Can somebody help me with this problem pls.

I need to extract one specific line from each files in a folder and put
the all lines extracted in a unique output file in the following format.

line extracted, respective name of file, date of file.

I´, trying the part to extract the desired line with

Code:

awk '/Category/ {getline; print}' infile.txt

But I dont know how to do a loop over all files and send all lines
to one outfile.txt with the format desired.

Example:
If the line extracted from one specific file with

Code:

awk '/Category/ {getline; print }' infile.txt

is "District school", the desire result would be:

Code:

District school,  file date,  file name

Thanks in advance for any help

raconteur · 01-19-2009, 06:39 PM

We're usually a bit reluctant to do someone's homework for them without asking them to at least give it a try...
This does look like homework (though it certainly may not be), and it also looks like you gave it a try, so those prerequisites appear to have been met.
I'd approach this by using the find command to locate the files, and grep to get the line data.
You'll need to replace the find path, infile, outfile, and search_str for your needs.

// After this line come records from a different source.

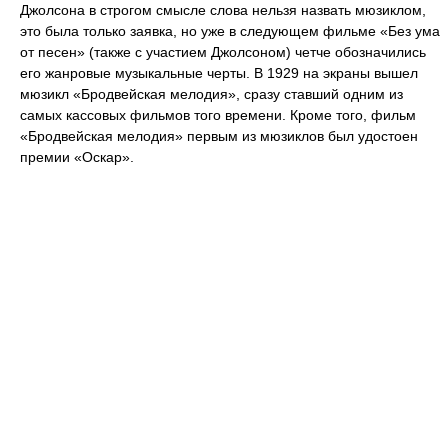
Джолсона в строгом смысле слова нельзя назвать мюзиклом,
это была только заявка, но уже в следующем фильме «Без ума
от песен» (также с участием Джолсоном) четче обозначились
его жанровые музыкальные черты. В 1929 на экраны вышел
мюзикл «Бродвейская мелодия», сразу ставший одним из
самых кассовых фильмов того времени. Кроме того, фильм
«Бродвейская мелодия» первым из мюзиклов был удостоен
премии «Оскар».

I've done only the barest of formatting of the output, and I've written this to be longer than it needs to be for clarity.
There are several shortcuts you could make to get this down to only a couple lines of code, if you wish.
Take a look at the parameters for find, for example, for some ideas in that regard.

Code:

#!/bin/bash

infile=schools.txt
outfile=/root/categories.txt
search_str="Category"

#delete the output file if it exists, this will append to it
if [ -f "$outfile" ]; then
  rm -f $outfile
fi

for file in `find . -name $infile -print`; do
  for line in `egrep $search_str $file`; do
    category=`echo $line | awk '{print $1}'`
    filedate=`ls -l $file | awk '{print $6}'`
    filetime=`ls -l $file | awk '{print $7}'`
    if [ -n "$category" ]; then
      echo "$category $filedate $filetime $file" >> $outfile
    fi
  done
done

cgcamal · 01-19-2009, 11:58 PM

Hi raconteur,

Well, seing better my post looks like homework because of the example I use, actually I was graduated of college more than 5 years ago, this is a task that I want to reach a procedure to do faster in order to save and win several hours of time in my job instead of doing this semi manually file by file. With your help I begin to reach that goal.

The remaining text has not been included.